As many as 100,000 people could be forced from their homes by heavy flooding in western Canada, Calgary city officials said, while mudslides forced the closure of the Trans-Canada Highway, isolating the mountain resort towns of Banff and Canmore.
Torrential rains and widespread flooding throughout southern Alberta on Thursday washed out roads and bridges, left at least one person missing and caused cars, couches and refrigerators to float away. Communities were hit hard just south of Calgary, a city of more than a million people that hosted the 1988 Winter Olympics.
Many downtown neighborhoods were ordered evacuated as the evening went on. Officials said the evacuation would take place in stages over the next few days. The province reported that 12 communities were under states of emergency.
Photo: Reuters
Water levels were expected to reach their maximum around noon yesterday.
One woman who had been stranded on top of a trailer was missing after it was swept away, STARS air ambulance spokesman Cam Heke said.
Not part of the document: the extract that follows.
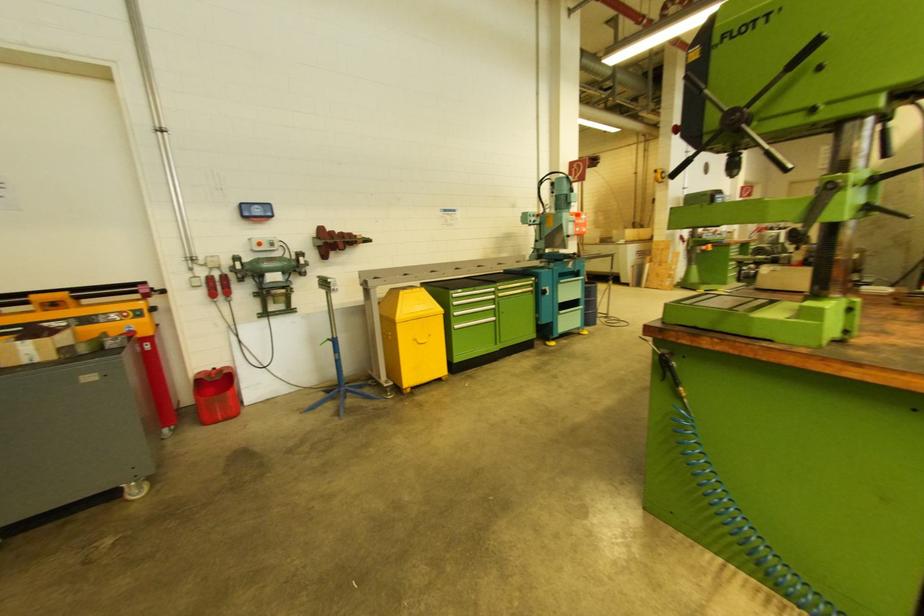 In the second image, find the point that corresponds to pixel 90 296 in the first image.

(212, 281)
Motorists who were trapped overnight on Wednesday by water spilling over Canada’s main western highway had to be rescued by helicopter, Town of Canmore spokeswoman Sally Caudill said.
“I woke up at about three o’clock in the morning to the sound of this kind of rumbling, and it was the creek,” said Wade Graham, a resident of Canmore. “At first it was just intense, pretty powerful, amazing thing to watch. As daylight came, it just got bigger and bigger and wider and wider, and it’s still getting bigger and bigger and wider and wider.”
“I watched a refrigerator go by, I watched a shed go by, I watched couches go by. It’s insane,” he said.
Bruce Burrell, director of the Calgary Emergency Management Agency, said water levels on the Bow River are not expected to subside until this afternoon. The Bow River Basin already has been battered with up to 100mm of rain.
“Depending on the extent of flooding we experience overnight, there may be areas of the city where people are not going to be able to get into until the weekend,” Burrell told a news conference.
In High River, Mounties asked people with motorboats to help rescue at least a dozen stranded homeowners.
“We have people on their rooftops who were unable to evacuate fast enough,” said Royal Canadian Mounted Police Sergeant Patricia Neely.
Environment Canada issued a rainfall warning for the affected areas, estimating as much as 100mm more rain could fall in the next two days.